I even managed to point out that discussing my child with me in front of the entire assembled parent body was not helpful, although I played the language card, not the fact that it is profoundly unprofessional and inappropriate. And makes me blind with rage. Seems that should have been pointed out at oh, say, .....teacher's college, and maybe at a staff meeting or two?????
She didn't apologize until nearly the end. But I have also managed to get more resources to help the little one to learn Catalan which is good, and they are going to put into place a policy about ensuring that there is always supervision for the children. Have I mentioned that this school is well over 150 years old. Seems that shouldn't still be on the to-do list. But that might sound bitter.
I miss homeschooling in a lot of ways.
I am going to have to do some painting or something to wash the angry bile taste away...maybe a long walk in the mountains at the same time.
Moving right along,
If you notice the picture at the top, and look c.l.o.s.e.l.y. that is a SEA GLASS threshold!!! Whoa, what a cool idea! I love the colour of the door as well. It is a truely lovely little spot. There are so many gorgeous little nooks and pockets here if you keep your eyes open. Here's another that I love...
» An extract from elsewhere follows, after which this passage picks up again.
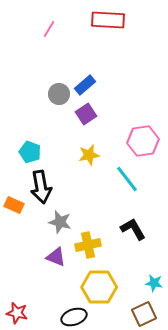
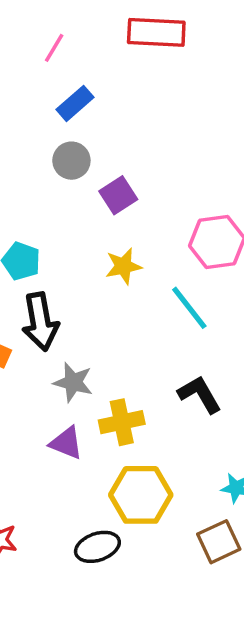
blue rectangle: (85, 85) -> (75, 103), moved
I haven't quite figured out what it is about it that I love. The colour, yes, and the variety of textures, and the age, and the beauty hiding behind the decrepit and broken and dirty, but that still doesn't quite hit it exactly....though it is getting close.....
See these shoes? These are my favorite shoes. They are very very comfortable. I spent a lot of money on them. Do you see what the dog did to them? I am very very angry at said dog. Very.
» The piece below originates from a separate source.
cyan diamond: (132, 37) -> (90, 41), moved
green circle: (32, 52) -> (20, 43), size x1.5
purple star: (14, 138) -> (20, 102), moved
He has not been looking repentant enough for MY liking. The kids keep asking if we re going to send him back. No. What do they take me for?
All my other shoes are pretty darned uncomfortable for the amount of walking I do. I am at a loss. This is not exactly the land of the comfortable shoe here. Maybe I can mail order them. In fact, the man and I are both pretty handy with repairs, and I am going to see if we can sew the leather back together. This would of course have been easier if we were on the boat, where we have all the sail repair tools and material, but I'm not bitter at all.
The man has to work tomorrow again. Grrrrrr.
Must. get. to. the. mountain.....
Ok, I know that the world can get a lot worse than this, but today I have
broke the dogs dish
my heel has split and it hurts to walk
the dog ate my shoe
painted other shoes and they look like shit
mailed a package and had to go to the post office THREE times to get it done
got oil paint on a favorite shirt
got tuna water all over myself
got tuna oil all over myself
now it's raining and I can't go to the mountains
I think I am going to go to bed....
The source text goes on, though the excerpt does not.